E não é sobre nenhuma licença de uso. É sobre um modo de interpretação da forma de uso do software proprietário e uma reflexão acerca da validade de suas licenças. O que, de forma bastante vulgar, podemos chamar de ideologia.
Resumidamente, “abandonware” é todo software que foi “abandonado” por seus fabricantes, isto é, todo progama que não é mais vendido, exceto em lojas que os compraram há muito ou que, por ser antigo, não possui mais suporte.
Boa parte desses programas foi feita para sistemas já ultrapassados (leia-se DOS). Isso estimulou o desenvolvimento de ferramentas open source como o DosBox, que emula um x86 rodando um ambiente DOS limitado, permitindo rodar aplicações desse sistema sob SOs mais recentes, como o Windows XP, que já não roda DOS (ou algo compatível) nos bastidores, e os GNU/Linux, que não partilham das interrupções do SO da Microsoft.

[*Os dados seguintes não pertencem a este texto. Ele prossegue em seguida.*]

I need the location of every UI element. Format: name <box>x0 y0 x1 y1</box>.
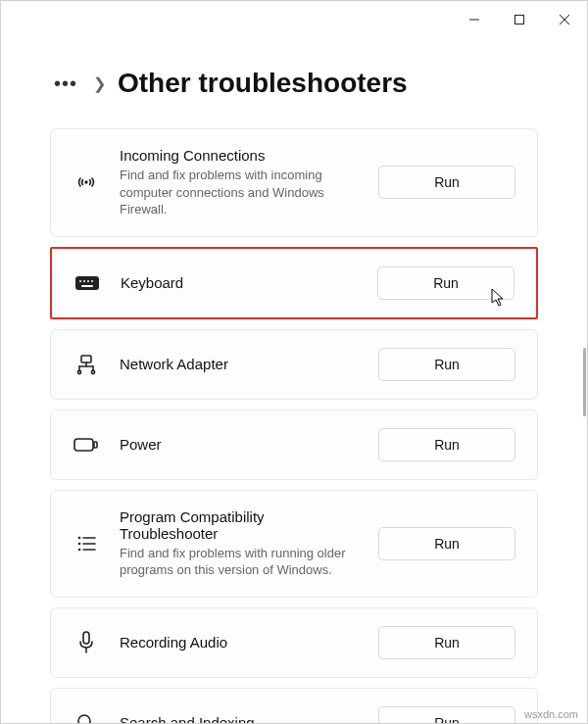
scrollbar-thumb[interactable] <box>583 348 586 416</box>
svg-point-9 <box>91 280 93 282</box>
svg-point-7 <box>83 280 85 282</box>
more-icon[interactable]: ••• <box>50 72 81 95</box>
svg-point-22 <box>78 542 81 545</box>
card-text: Recording Audio <box>120 634 359 651</box>
card-text: Program Compatibility TroubleshooterFind… <box>120 508 359 579</box>
page-title: Other troubleshooters <box>118 68 408 99</box>
svg-point-16 <box>77 370 80 373</box>
troubleshooter-card: Program Compatibility TroubleshooterFind… <box>50 490 538 598</box>
run-button[interactable]: Run <box>377 266 514 300</box>
troubleshooter-card: Recording AudioRun <box>50 607 538 678</box>
network-icon <box>73 353 100 376</box>
card-text: Incoming ConnectionsFind and fix problem… <box>120 147 359 218</box>
window-titlebar <box>1 1 587 38</box>
maximize-button[interactable] <box>497 4 542 35</box>
svg-rect-5 <box>75 276 99 290</box>
search-icon <box>73 712 100 723</box>
svg-point-20 <box>78 536 81 539</box>
svg-point-17 <box>91 370 94 373</box>
card-title: Program Compatibility Troubleshooter <box>120 508 359 542</box>
svg-rect-26 <box>83 632 89 644</box>
card-text: Keyboard <box>121 274 358 291</box>
troubleshooter-card: Network AdapterRun <box>50 329 538 400</box>
power-icon <box>73 437 100 453</box>
chevron-right-icon: ❯ <box>93 74 106 93</box>
card-title: Recording Audio <box>120 634 359 651</box>
svg-rect-10 <box>81 285 93 287</box>
svg-point-24 <box>78 548 81 551</box>
card-title: Network Adapter <box>120 356 359 372</box>
svg-rect-18 <box>74 439 93 451</box>
card-title: Power <box>120 436 359 453</box>
troubleshooter-card: Search and IndexingRun <box>50 688 538 723</box>
troubleshooter-card: Incoming ConnectionsFind and fix problem… <box>50 128 538 237</box>
svg-point-28 <box>78 715 90 723</box>
troubleshooter-card: PowerRun <box>50 410 538 480</box>
breadcrumb: ••• ❯ Other troubleshooters <box>50 68 538 99</box>
settings-window: ••• ❯ Other troubleshooters Incoming Con… <box>0 0 588 724</box>
close-button[interactable] <box>542 4 587 35</box>
run-button[interactable]: Run <box>378 706 515 723</box>
svg-rect-19 <box>94 442 97 448</box>
card-text: Power <box>120 436 359 453</box>
card-text: Search and Indexing <box>120 714 359 723</box>
run-button[interactable]: Run <box>378 626 515 659</box>
card-title: Search and Indexing <box>120 714 359 723</box>
card-text: Network Adapter <box>120 356 359 372</box>
program-icon <box>73 533 100 555</box>
broadcast-icon <box>73 170 100 194</box>
run-button[interactable]: Run <box>378 348 515 381</box>
content-area: ••• ❯ Other troubleshooters Incoming Con… <box>1 38 587 723</box>
svg-point-4 <box>84 181 87 184</box>
troubleshooter-list: Incoming ConnectionsFind and fix problem… <box>50 128 538 723</box>
svg-point-6 <box>79 280 81 282</box>
run-button[interactable]: Run <box>378 428 515 461</box>
keyboard-icon <box>74 273 101 293</box>
run-button[interactable]: Run <box>378 527 515 560</box>
troubleshooter-card: KeyboardRun <box>50 247 538 319</box>
svg-rect-11 <box>81 356 91 362</box>
svg-rect-1 <box>515 16 524 24</box>
mic-icon <box>73 630 100 655</box>
run-button[interactable]: Run <box>378 166 515 199</box>
svg-point-8 <box>87 280 89 282</box>
watermark: wsxdn.com <box>524 708 578 720</box>
card-title: Incoming Connections <box>120 147 359 164</box>
card-description: Find and fix problems with incoming comp… <box>120 167 359 218</box>
minimize-button[interactable] <box>452 4 497 35</box>
card-description: Find and fix problems with running older… <box>120 545 359 579</box>
card-title: Keyboard <box>121 274 358 291</box>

Quem usa abandonware, e o compartilha, o faz por pensar que tais peças da nobre Arte (a arte da programação :) ) e que tanto trabalho árduo e idéias criativas não devem ir para a vaga memória de quem os usou, perdendo-se em disquetes de 5″1/4 escondidos em algum lugar sob camadas de poeira, certo?
Errado. Pelo menos para a maioria dos usuários, acostumados com o compartilhamento de músicas, filmes e outros tipos de informação protegidos (ainda que contestavelmente) por direitos de cópia, abandonware é só mais um jeito de conseguir entretenimento de graça na Internet. Entretanto, com uma justificativa razoável - os programas (em sua esmagadora maioria, jogos) muitas vezes se encontram realmente abandonados.
Uns estão plenamente esgotados ou extremamente raros, e são realmente originais e inovadores para sua época (e alguns até para hoje!). Outros são órfãos, com as empresas e estúdios de seus produtores tendo falido ou sido comprados por outros, ou meramente deixando essa linha de produtos de lado.
Além disso, a maioria das empresas que detêm os direitos para esse software não vê vantagem em gastar dinheiro processando usuários de um programa que já não traz mais lucro. Essencialmente, é por uma questão de custo x benefício que esse tipo de acusação não ocorre. Desse modo, os usuários vão vivendo na área cinzenta que se encontra na ilegalidade mas conta com a conivência do sistema jurídico.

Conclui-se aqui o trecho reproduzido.